[EXERCISE AIM] Working from the data below, write out exactly the lines from its first through the line that contains "Потребуется нанизать конвертеры на", both ends included and pictures omitted.

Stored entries
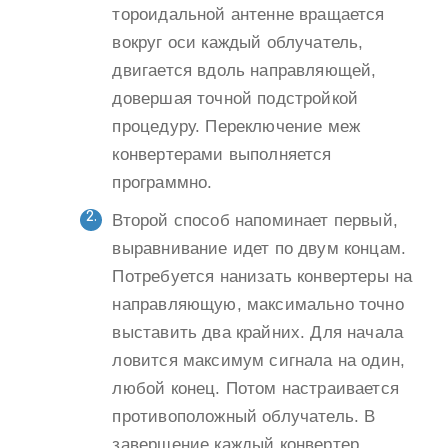
тороидальной антенне вращается
вокруг оси каждый облучатель,
двигается вдоль направляющей,
довершая точной подстройкой
процедуру. Переключение меж
конвертерами выполняется
программно.
Второй способ напоминает первый,
выравнивание идет по двум концам.
Потребуется нанизать конвертеры на
направляющую, максимально точно
выставить два крайних. Для начала
ловится максимум сигнала на один,
любой конец. Потом настраивается
противоположный облучатель. В
завершение каждый конвертер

[SOLVED PROBLEM]
тороидальной антенне вращается
вокруг оси каждый облучатель,
двигается вдоль направляющей,
довершая точной подстройкой
процедуру. Переключение меж
конвертерами выполняется
программно.
Второй способ напоминает первый,
выравнивание идет по двум концам.
Потребуется нанизать конвертеры на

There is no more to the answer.